4 Constructing the emulators

To construct the emulators, we use the function emulator_from_data, which requires at least the training data, the name of the model outputs to emulate and the list of parameter ranges. In this case study we also use the optional argument ev to pass our estimates of the ensemble variability. We first define the model output names and we calculate the ensemble variability evs taking the mean of the column \(EV\) in wave0:

output_names <- paste0("I", seq(10,30, by=5))
evs <- apply(wave0[10:ncol(wave0)], 2, mean)

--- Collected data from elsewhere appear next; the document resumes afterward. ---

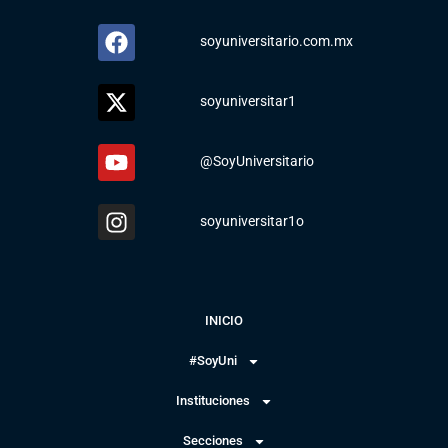
soyuniversitario.com.mx
soyuniversitar1
@SoyUniversitario
soyuniversitar1o
INICIO
#SoyUni
Instituciones
Secciones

The function emulator_from_data uses evs to estimate the delta parameter, i.e. the proportion of the overall variance due to the ensemble variability.

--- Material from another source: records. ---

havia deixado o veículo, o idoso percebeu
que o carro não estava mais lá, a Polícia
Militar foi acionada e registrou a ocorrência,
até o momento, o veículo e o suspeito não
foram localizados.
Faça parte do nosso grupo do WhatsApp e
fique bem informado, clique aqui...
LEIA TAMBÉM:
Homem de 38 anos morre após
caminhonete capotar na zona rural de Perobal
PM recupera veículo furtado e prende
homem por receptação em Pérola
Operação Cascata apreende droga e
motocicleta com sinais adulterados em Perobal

ems0 <- emulator_from_data(train0, output_names, ranges, ev=evs)
ems0[[1]]
#> Parameters and ranges:  beta: c(0.2, 0.8): gamma: c(0.2, 1): delta: c(0.1, 0.5): mu: c(0.1, 0.5) 
#> Specifications: 
#>   Basis functions:  (Intercept); beta; gamma; delta; mu; I(delta^2); beta:gamma; beta:delta; gamma:delta 
#>   Active variables beta; gamma; delta; mu 
#>   Regression Surface Expectation:  79.4188; 93.1408; 42.2031; -102.4974; 4.5401; 54.2205; 50.5944; -72.7635; -32.854 
#>   Regression surface Variance (eigenvalues):  0; 0; 0; 0; 0; 0; 0; 0; 0 
#> Correlation Structure: 
#> Bayes-adjusted emulator - prior specifications listed. 
#>   Variance (Representative):  251.1956 
#>   Expectation:  0 
#>   Correlation type: exp_sq 
#>   Hyperparameters:  theta: 0.8621 
#>   Nugget term: 0 
#> Mixed covariance:  0 0 0 0 0 0 0 0 0

Show: More details about the emulator_from_data and its output

We can plot the emulators to see how they represent the output space: the emulator_plot function does this for emulator expectation, variance, standard deviation, and implausibility (more on which later). Note that all functions in the hmer package that produce plots have a colorblind-friendly option: it is sufficient to specify cb=TRUE.

for (i in 1:length(ems0)) ems0[[i]]$output_name <- output_names[i]
names(ems0) <- output_names
emulator_plot(ems0, cb=TRUE)

The emulator expectation plots show the structure of the regression surface, which is at most quadratic in its parameters, through a 2D slice of the input space. Here parameters \(\beta\) and \(\gamma\) are selected and we get a plot for each model output. For each pair \((\bar \beta,\bar \gamma)\) the plot shows the expected value produced by the relative emulator at the point \((\bar \beta,\bar \gamma, \delta_{\text{mid-range}}, \mu_{\text{mid-range}})\), where \(\delta_{\text{mid-range}}\) indicates the mid-range value of \(\delta\) and similarly for \(\mu_{\text{mid-range}}\).

To plot the emulators standard deviation we just use emulator_plot passing ‘sd’ as second argument:

emulator_plot(ems0, 'sd', cb=TRUE)

We can see that the emulators reasonably show the structure of the model: the closer the evaluation point is to a training point, the lower the variance (as it ‘knows’ the value at this point). In fact, evaluating these emulators at parameter sets in the training data demonstrates this fact:

em_evals <- ems0$I10$get_exp(train0[,names(ranges)])
all(abs(em_evals - train0$I10) < 10^(-12))
#> [1] TRUE

In the next section we will define the implausibility measure while in section 6 we will explain how to assess whether the emulators we trained are performing as we would expect them to.